[Work instruction]
Check the records below line by line for the string "each". Give the number of lines that contain it and nothing else.

[Records shown]
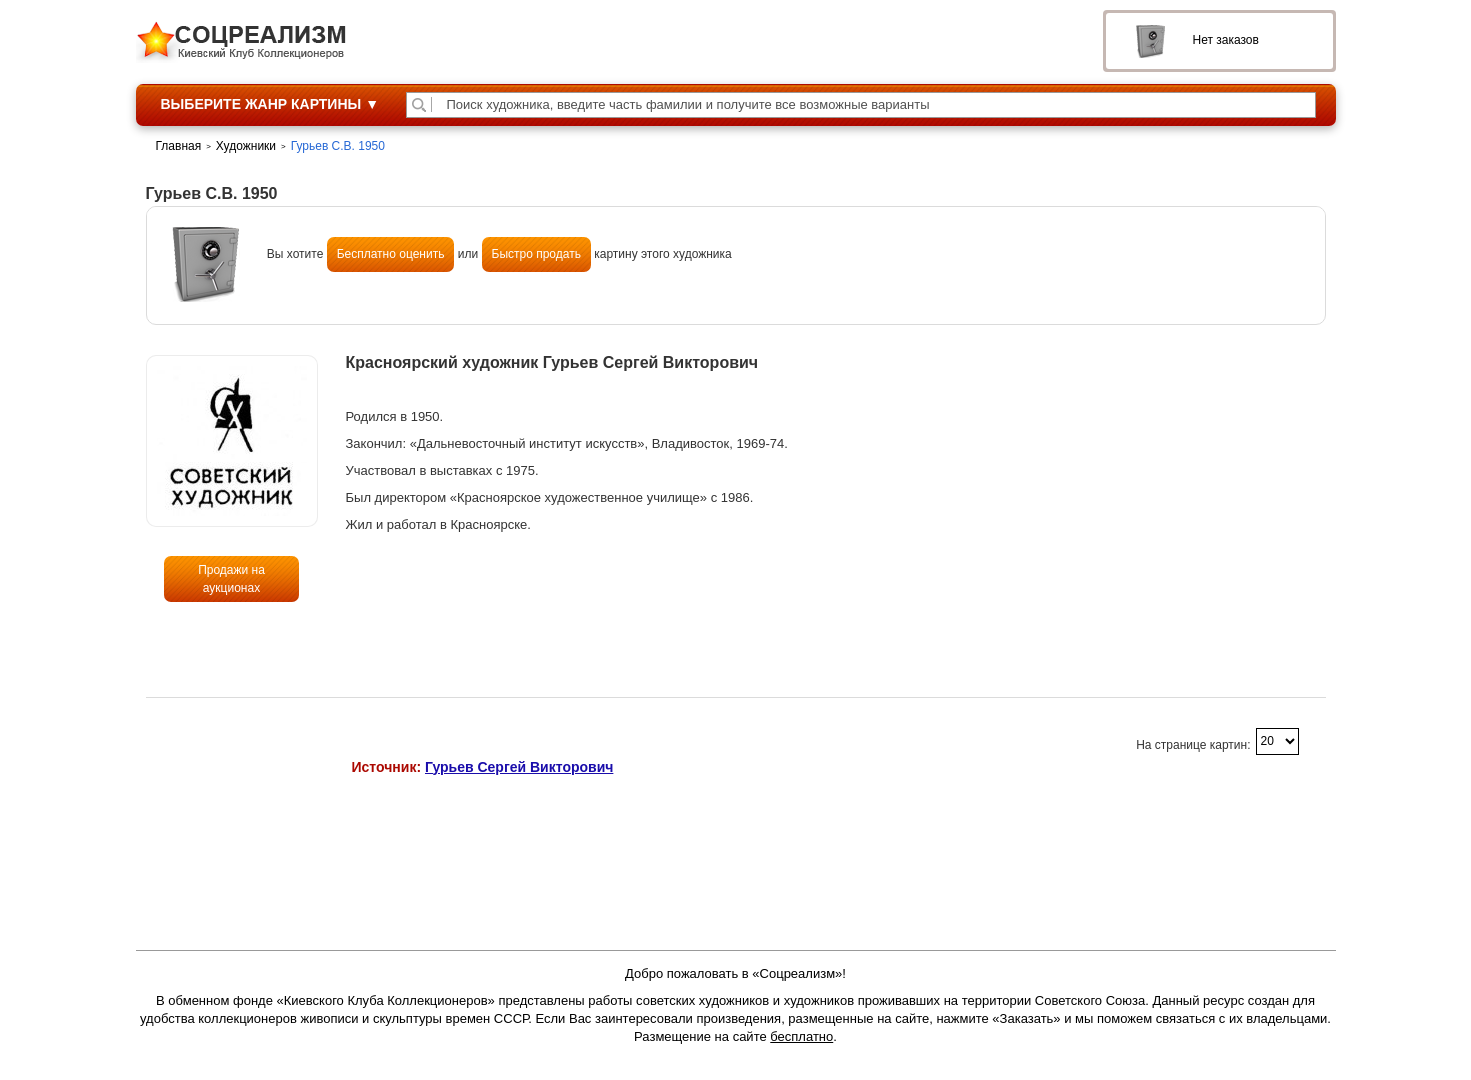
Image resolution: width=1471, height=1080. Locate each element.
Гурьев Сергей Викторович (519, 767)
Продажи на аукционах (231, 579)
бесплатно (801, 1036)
---
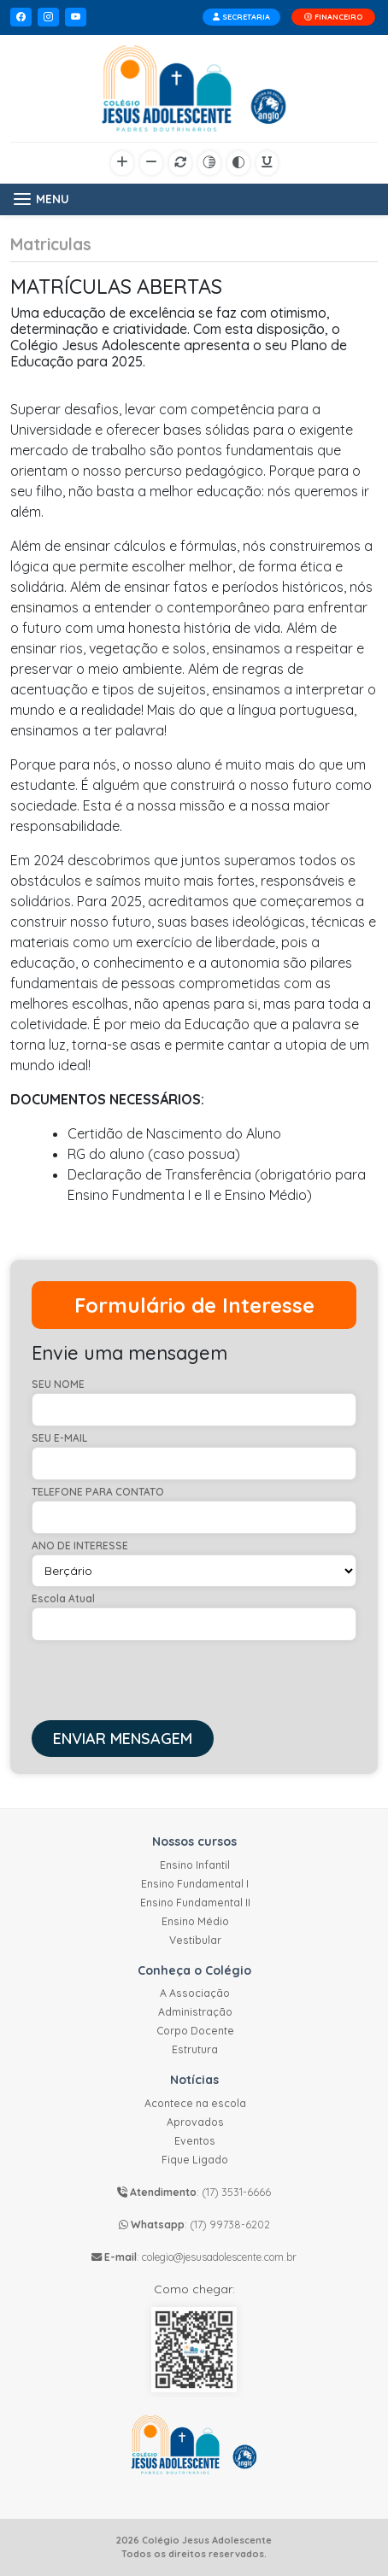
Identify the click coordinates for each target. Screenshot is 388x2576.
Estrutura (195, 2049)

[Output for this task]
2